Developing a foundation model on high-resolution satellite data of the Netherlands
Summary
Foundation models have proven their potential for being developed self-supervised on large datasets. They show unprecedented performance on various downstream tasks while requiring less labeled data than models trained specifically for those tasks. Thus, AI development has shifted from training on large human-annotated datasets to self- supervised training using a handful of labeled examples. This research aims to develop a foundation model using 1.2m high-resolution satellite data of the Netherlands. By combining a Convolutional Neural Network and a transformer, this foundation model will be able to capture both low- and high-frequency features in landscape characteristics. Leveraging temporal data as input, the model gains the ability to learn from a broader context. This approach enables optimal learning using less data and better generalization capabilities while learning richer features.
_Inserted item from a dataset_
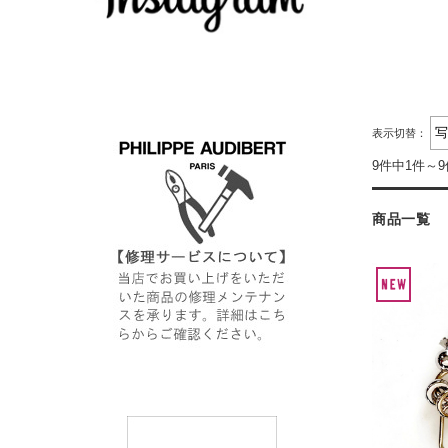
表示切替：
9件中1件～
商品一覧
The foundation model is tested on several downstream tasks, ranging from specific use cases in the Netherlands to global benchmarking datasets. The model demonstrates a noticeable performance improvement on the vegetation monitoring dataset from Rijkswaterstaat by implementing learning from temporal data instead of a single moment in time. It achieves results on global benchmarking datasets below those of state-of-the-art models but with a smaller model size using less pre-training data of solely the Netherlands. This approach demonstrates versatility and applicability, maintaining a manageable parameter size compared to relatively large computer vision models.